Analysis: ENCODING option handling for COPY TO FORMAT JSON

Core Problem

Commit 7dadd38cda9 added JSON output format support to COPY TO in the v19 development cycle. The implementation shortcut the normal per-attribute encoding pipeline: in CopyToJsonOneRow(), the row is serialized as a whole via composite_to_json() and handed directly to CopySendData(). The text and CSV paths, by contrast, funnel per-attribute output through pg_server_to_any() when need_transcoding is set.

This produces two user-visible defects:

Explicit ENCODING is silently ignored. COPY t TO '/tmp/out.json' WITH (FORMAT json, ENCODING 'LATIN1') on a UTF-8 server writes UTF-8 bytes to the file.

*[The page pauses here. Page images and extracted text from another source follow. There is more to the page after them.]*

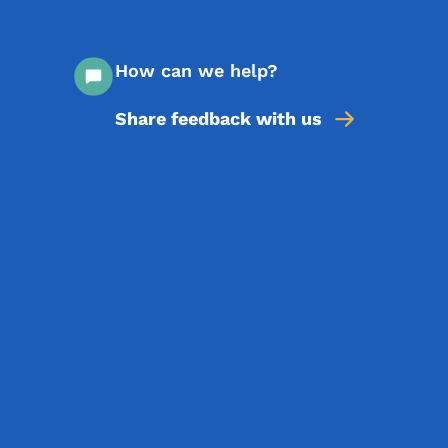
How can we help?
Share feedback with us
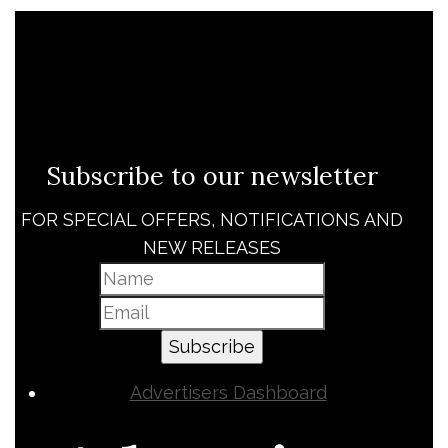
Subscribe to our newsletter
FOR SPECIAL OFFERS, NOTIFICATIONS AND
NEW RELEASES
Subscribe
Advertisers Dashboard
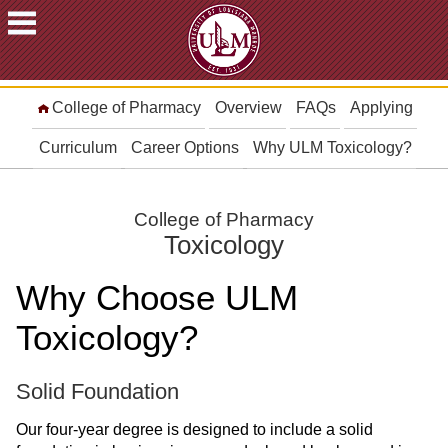
ACADEMICS
College of Pharmacy
Overview
FAQs
Applying
FUTURE
STUDENTS
Curriculum
Career Options
Why ULM Toxicology?
STUDENTS
FACULTY
College of Pharmacy
&
Toxicology
STAFF
ALUMNI
Why Choose ULM
&
FRIENDS
Toxicology?
COMMUNITY
Solid Foundation
ATHLETICS
Our four-year degree is designed to include a solid
ULM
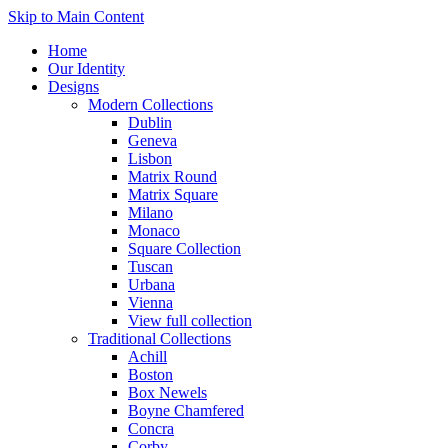
Skip to Main Content
Home
Our Identity
Designs
Modern Collections
Dublin
Geneva
Lisbon
Matrix Round
Matrix Square
Milano
Monaco
Square Collection
Tuscan
Urbana
Vienna
View full collection
Traditional Collections
Achill
Boston
Box Newels
Boyne Chamfered
Concra
Corby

The user asked for LATIN1 and got something else with no error, no warning.
Implicit client_encoding mismatch for COPY TO STDOUT. Since file_encoding defaults to client_encoding when unspecified, a client with client_encoding differing from the server encoding also receives unconverted server-encoded bytes. This is not merely a correctness issue but a security hazard: sending un-transcoded bytes across an encoding boundary can produce sequences that the client's decoder interprets unexpectedly (classic encoding-confusion attack surface, the same class of issue that motivates strict transcoding at protocol boundaries).

Design Tension: Spec Compliance vs. PostgreSQL's Encoding Model

RFC 8259 mandates JSON text be UTF-8. A defensible reading is therefore "COPY TO JSON should always emit UTF-8, regardless of server or client encoding, and ENCODING should be rejected." That was the initial proposal.

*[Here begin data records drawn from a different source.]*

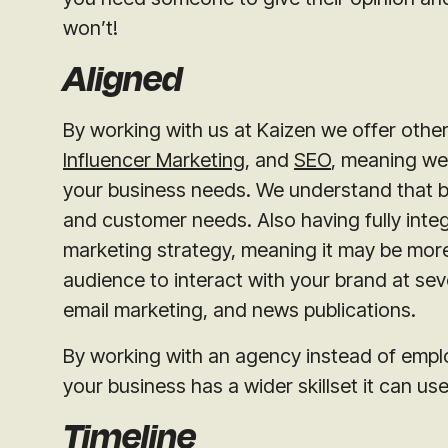
won’t!
Aligned
By working with us at Kaizen we offer other
Influencer Marketing
, and
SEO
, meaning we 
your business needs. We understand that b
and customer needs. Also having fully inte
marketing strategy, meaning it may be more
audience to interact with your brand at sev
email marketing, and news publications.
By working with an agency instead of empl
your business has a wider skillset it can u
Timeline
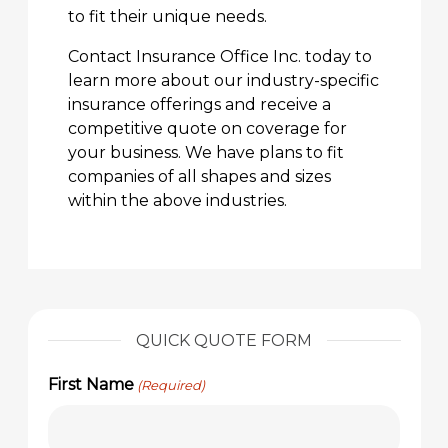
to fit their unique needs.
Contact Insurance Office Inc. today to
learn more about our industry-specific
insurance offerings and receive a
competitive quote on coverage for
your business. We have plans to fit
companies of all shapes and sizes
within the above industries.
QUICK QUOTE FORM
First Name
(Required)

Tom Lane rejected this framing on two grounds that carry decisive architectural weight:

The implementation does not actually enforce UTF-8 today. composite_to_json() returns text in the server encoding. If the server is SQL_ASCII or LATIN1 or EUC_JP, the JSON bytes emitted are in that encoding, not UTF-8. Claiming RFC compliance as justification for rejecting ENCODING would be fiction: the feature is already non-compliant in the general case, and rejecting the option does nothing to fix that.
Backwards compatibility pressure after v19 ships. Once the feature is released with a particular behavior — even a buggy one — the project accumulates users who depend on it. Deferring the design question ("should JSON always be UTF-8?") past the v19 release would lock in the current broken behavior. This is the standard "open item" logic: fix it before the release locks the ABI/UX.

The stronger, consistent solution is therefore to make JSON behave like text/CSV: run the fully-formed JSON buffer through pg_server_to_any() before sending, honoring both explicit ENCODING and the implicit client_encoding path.

Patch Evolution

v1/v2: Added JSON to the list of formats that reject ENCODING at option-parsing time in ProcessCopyOptions() (same pattern as existing rejections of DELIMITER, NULL, DEFAULT, HEADER for JSON). Minimal, defensive, but punts the real problem.
Final direction: Insert a pg_server_to_any() call on the JSON buffer produced by composite_to_json() in the CopyToJsonOneRow() path, gated by need_transcoding. This makes ENCODING functional rather than rejected, and transparently fixes the STDOUT/client_encoding case because need_transcoding is already set correctly by BeginCopyTo() based on the resolved file_encoding vs. server encoding.

The conversion happens on the whole JSON row rather than per-attribute because composite_to_json() is atomic — it builds the object including braces, commas, and key quoting in server encoding, and only the final bytes need transcoding. This is safe because JSON's structural characters ({},:") are ASCII and thus invariant across all PostgreSQL-supported server encodings (all are ASCII-supersets).

Testing Approach

Andrew Dunstan's revision replaced a round-trip text comparison with pg_read_binary_file() to assert on raw bytes. This matters because:

A round-trip test via COPY FROM could mask the bug if both directions use the same (wrong) encoding.
Binary-level assertions directly verify that a LATIN1-encoded accented character (e.g., 0xE9 for é) is present and the UTF-8 sequence (0xC3 0xA9) is absent.
An added case flipping client_encoding exercises the implicit-transcoding path for STDOUT, which is the security-relevant scenario.

Architectural Implications

JSON format is not encoding-transparent. This patch preserves the status quo that JSON inherits server encoding rather than mandating UTF-8. A future, separate discussion could enforce UTF-8 (perhaps via a new option), but doing so would now require a deprecation path.
need_transcoding is the right abstraction. By reusing the existing flag set during BeginCopy*, the fix integrates cleanly with COPY's existing encoding state machine rather than introducing a JSON-specific code path.
Open-items discipline. Tom's insistence on fixing this pre-release rather than deferring is a concrete example of how the PostgreSQL project treats user-visible behavior of newly-committed features as effectively frozen at release.